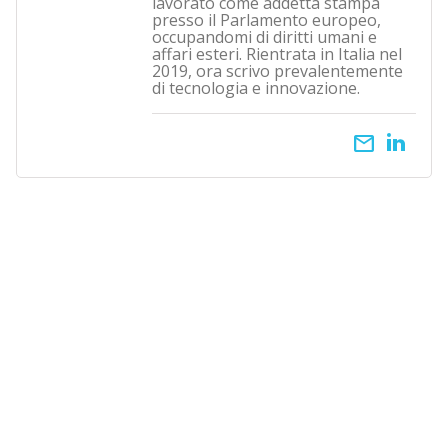
lavorato come addetta stampa
presso il Parlamento europeo,
occupandomi di diritti umani e
affari esteri. Rientrata in Italia nel
2019, ora scrivo prevalentemente
di tecnologia e innovazione.
email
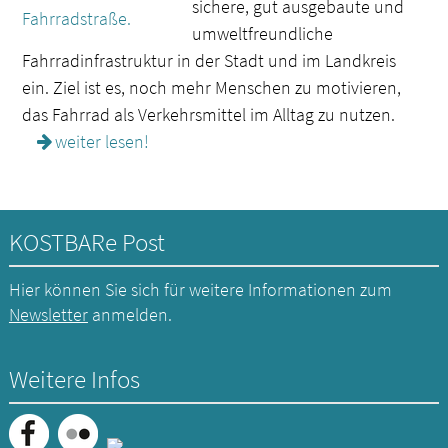
sichere, gut ausgebaute und
umweltfreundliche
Fahrradinfrastruktur in der Stadt und im Landkreis
ein. Ziel ist es, noch mehr Menschen zu motivieren,
das Fahrrad als Verkehrsmittel im Alltag zu nutzen.
weiter lesen!
KOSTBARe Post
Hier können Sie sich für weitere Informationen zum
Newsletter
anmelden.
Weitere Infos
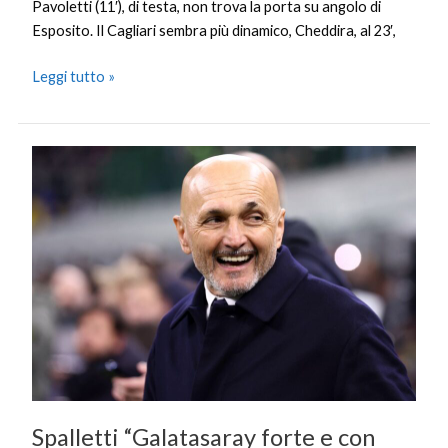
Pavoletti (11′), di testa, non trova la porta su angolo di
Esposito. Il Cagliari sembra più dinamico, Cheddira, al 23′,
Leggi tutto »
Spalletti
“Galatasaray
forte
e
con
personalità,
Juve
senza
paura”
Spalletti “Galatasaray forte e con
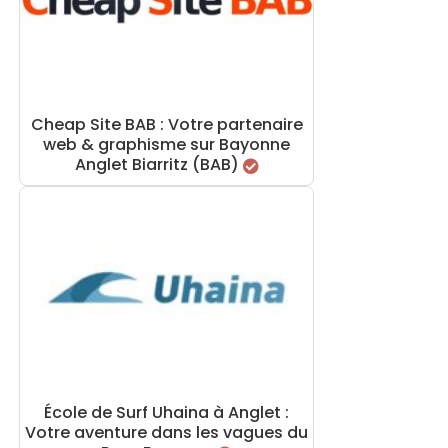
Cheap Site BAB : Votre partenaire
web & graphisme sur Bayonne
Anglet Biarritz (BAB)
École de Surf Uhaina à Anglet :
Votre aventure dans les vagues du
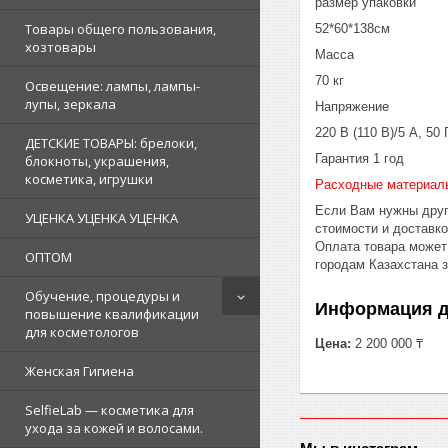
размер упаковки
Товары общего пользования,
52*60*138см
хозтовары
Масса
70 кг
Освещение: лампы, лампы-
лупы, зеркала
Напряжение
220 В (110 В)/5 А, 50 
ДЕТСКИЕ ТОВАРЫ: брелоки,
Гарантия 1 год
блокноты, украшения,
косметика, игрушки
Расходные материал
Если Вам нужны друг
УЦЕНКА УЦЕНКА УЦЕНКА
стоимости и доставк
Оплата товара может
ОПТОМ
городам Казахстана 
Обучение, процедуры и
Информация д
повышение квалификации
для косметологов
Цена:
2 200 000 ₸
Женская Гигиена
SelfieLab — косметика для
ухода за кожей и волосами.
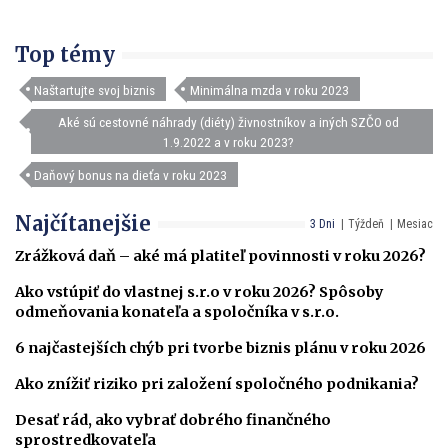
Top témy
Naštartujte svoj biznis
Minimálna mzda v roku 2023
Aké sú cestovné náhrady (diéty) živnostníkov a iných SZČO od
1.9.2022 a v roku 2023?
Daňový bonus na dieťa v roku 2023
Najčítanejšie
3 Dni
Týždeň
Mesiac
Zrážková daň – aké má platiteľ povinnosti v roku 2026?
Ako vstúpiť do vlastnej s.r.o v roku 2026? Spôsoby
odmeňovania konateľa a spoločníka v s.r.o.
6 najčastejších chýb pri tvorbe biznis plánu v roku 2026
Ako znížiť riziko pri založení spoločného podnikania?
Desať rád, ako vybrať dobrého finančného
sprostredkovateľa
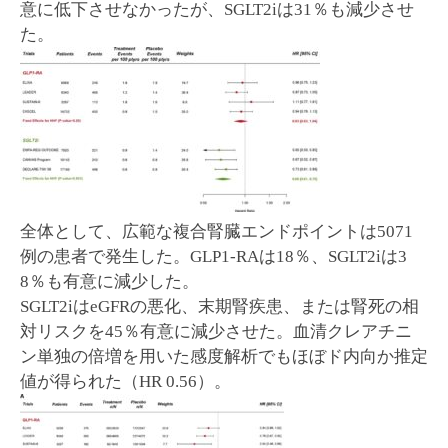
意に低下させなかったが、SGLT2iは31％も減少させ
た。
全体として、広範な複合腎臓エンドポイントは5071
例の患者で発生した。GLP1-RAは18％、SGLT2iは3
8％も有意に減少した。
SGLT2iはeGFRの悪化、末期腎疾患、または腎死の相
対リスクを45％有意に減少させた。血清クレアチニ
ン単独の倍増を用いた感度解析でもほぼド内向か推定
値が得られた（HR 0.56）。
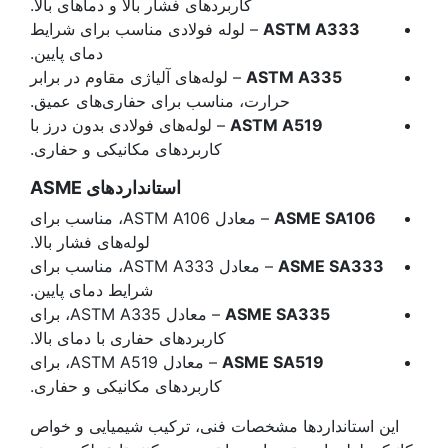
کاربردهای فشار بالا و دماهای بالا.
ASTM A333
– لوله فولادی مناسب برای شرایط
دمای پایین.
ASTM A335
– لوله‌های آلیاژی مقاوم در برابر
حرارت، مناسب برای حفاری‌های عمیق.
ASTM A519
– لوله‌های فولادی بدون درز با
کاربردهای مکانیکی و حفاری.
استانداردهای
ASME
ASME SA106
– معادل ASTM A106، مناسب برای
لوله‌های فشار بالا.
ASME SA333
– معادل ASTM A333، مناسب برای
شرایط دمای پایین.
ASME SA335
– معادل ASTM A335، برای
کاربردهای حفاری با دمای بالا.
ASME SA519
– معادل ASTM A519، برای
کاربردهای مکانیکی و حفاری.
این استانداردها مشخصات فنی، ترکیب شیمیایی و خواص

= = = = =

Exercise. Go through the material above, find each line with the string "فشار", and copy it.

Answer to this exercise.
کاربردهای فشار بالا و دماهای بالا.
لوله‌های فشار بالا.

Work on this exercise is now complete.